Study material section start

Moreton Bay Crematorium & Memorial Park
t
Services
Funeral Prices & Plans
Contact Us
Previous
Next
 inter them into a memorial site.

Study material section end
Study material section start

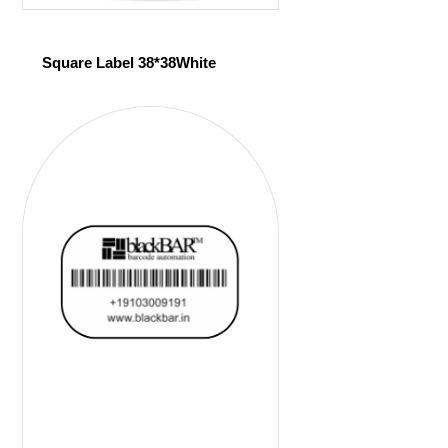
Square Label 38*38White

Study material section end
Study material section start

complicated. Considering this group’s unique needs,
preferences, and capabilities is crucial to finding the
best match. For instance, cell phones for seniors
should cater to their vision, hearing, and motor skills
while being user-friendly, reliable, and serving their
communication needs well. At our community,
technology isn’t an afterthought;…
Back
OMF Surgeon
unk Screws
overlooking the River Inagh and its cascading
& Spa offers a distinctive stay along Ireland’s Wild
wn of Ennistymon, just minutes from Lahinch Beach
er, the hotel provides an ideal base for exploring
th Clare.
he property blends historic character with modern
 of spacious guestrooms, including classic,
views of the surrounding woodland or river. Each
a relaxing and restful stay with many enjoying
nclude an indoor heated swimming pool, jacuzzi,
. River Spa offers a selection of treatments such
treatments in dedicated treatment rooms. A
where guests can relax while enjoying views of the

Study material section end

> [Work order] Could you return exactly the stretch of the data above that starts at the line with "Moreton Bay Crematorium & Memorial Park" and ends at the line with "inter them into a memorial site.", both lines included?

> [Your solution]
Moreton Bay Crematorium & Memorial Park
t
Services
Funeral Prices & Plans
Contact Us
Previous
Next
 inter them into a memorial site.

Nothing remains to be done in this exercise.